#### EXERCISE PROMPT:
A single number is the answer here: how many lines below include "article"?

** PROVIDED DATA follows **

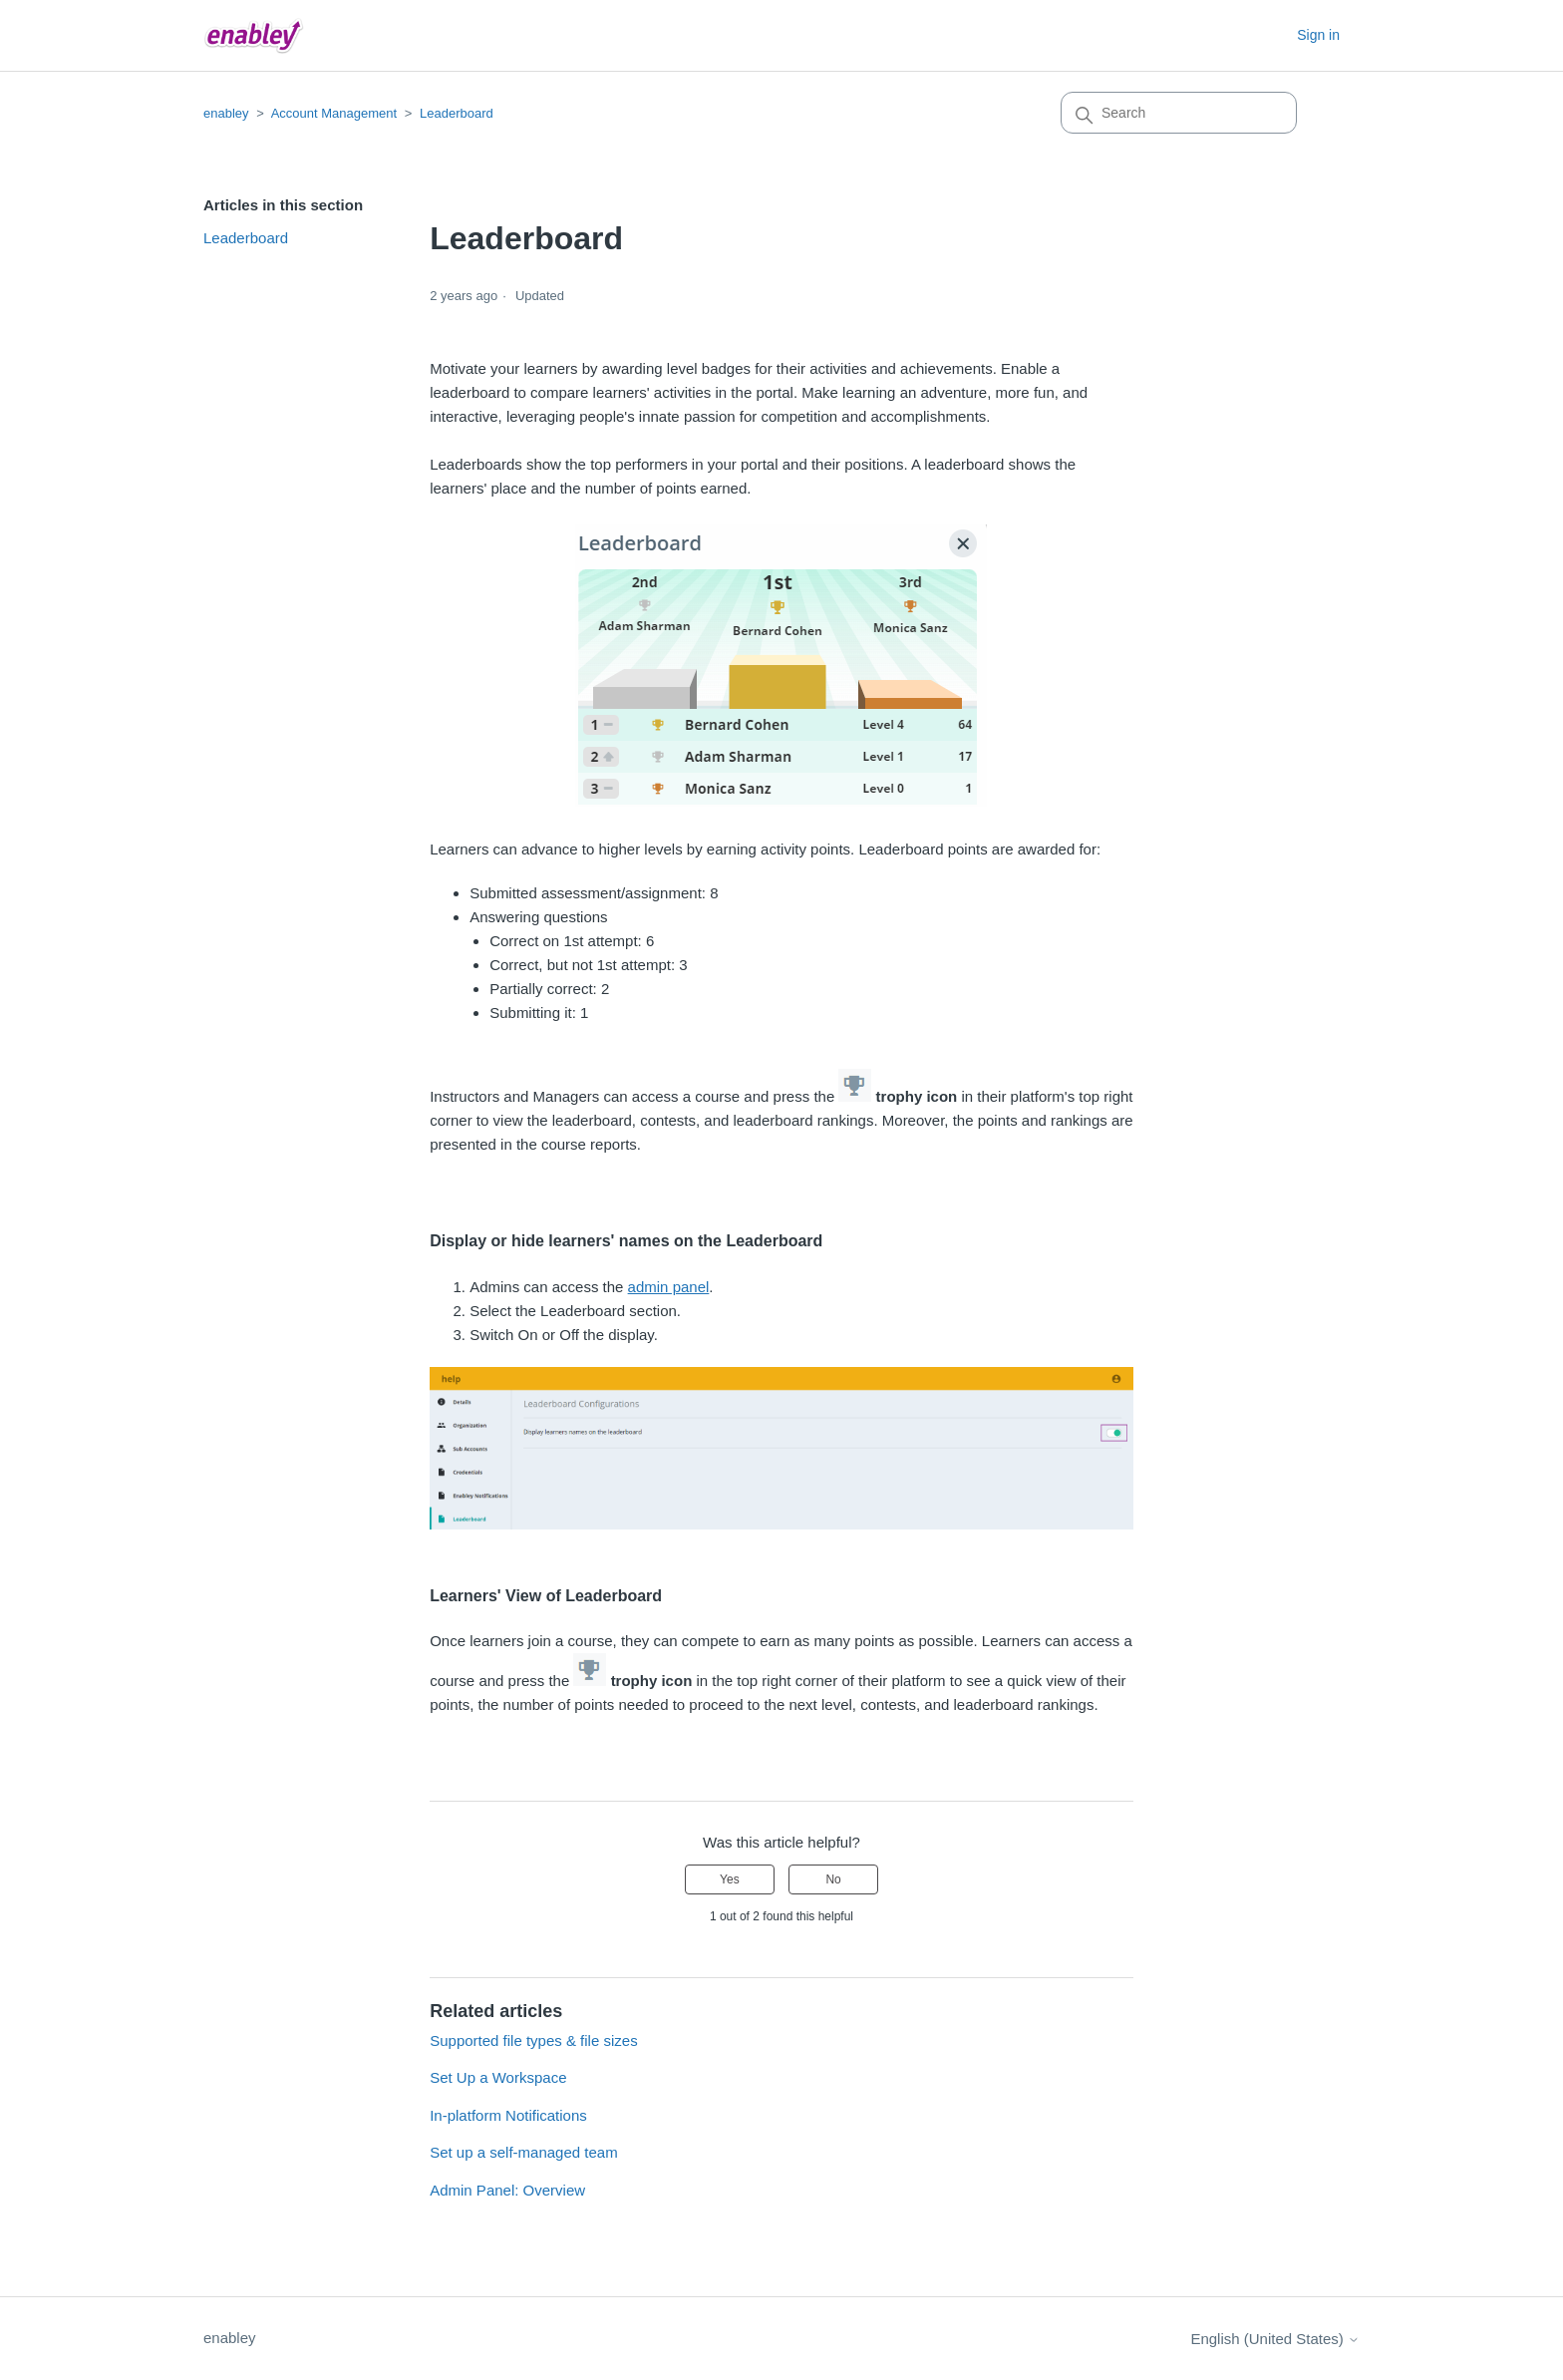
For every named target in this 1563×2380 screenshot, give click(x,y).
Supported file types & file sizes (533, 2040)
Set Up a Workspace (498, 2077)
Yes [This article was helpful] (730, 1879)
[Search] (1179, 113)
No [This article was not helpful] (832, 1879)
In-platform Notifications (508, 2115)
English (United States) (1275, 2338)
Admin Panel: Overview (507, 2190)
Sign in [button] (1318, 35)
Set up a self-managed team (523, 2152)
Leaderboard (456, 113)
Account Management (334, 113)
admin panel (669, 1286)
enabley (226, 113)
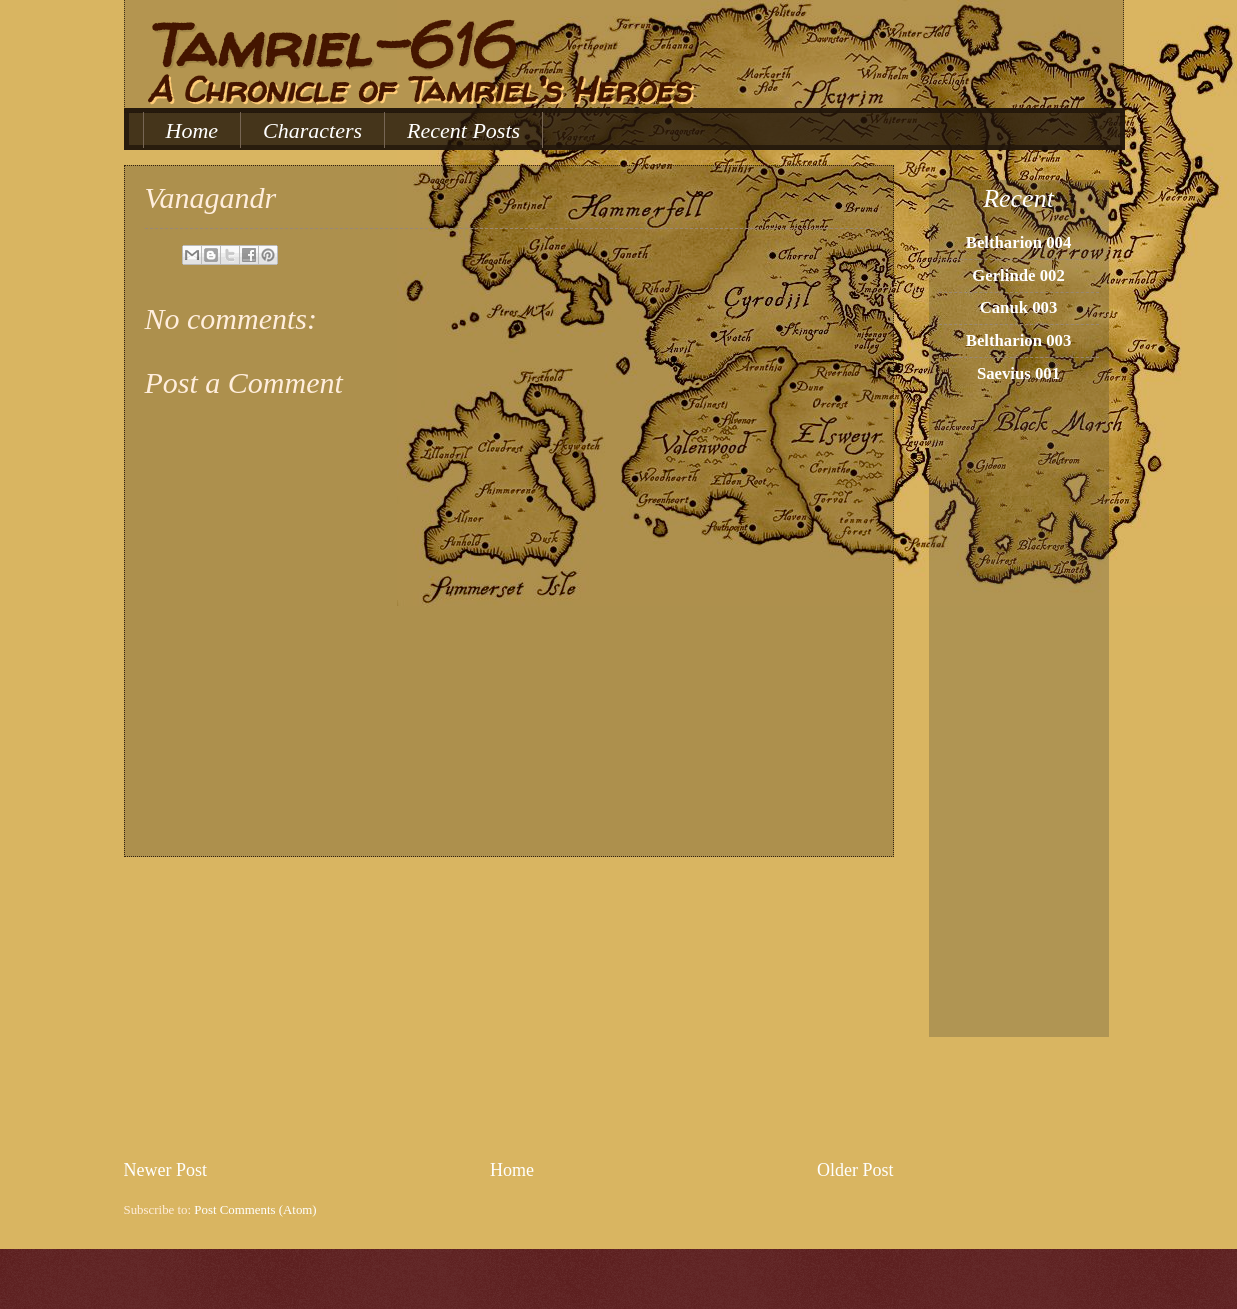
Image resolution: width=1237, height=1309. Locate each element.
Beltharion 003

** End of PROVIDED DATA **

#### WRITTEN RESPONSE:
2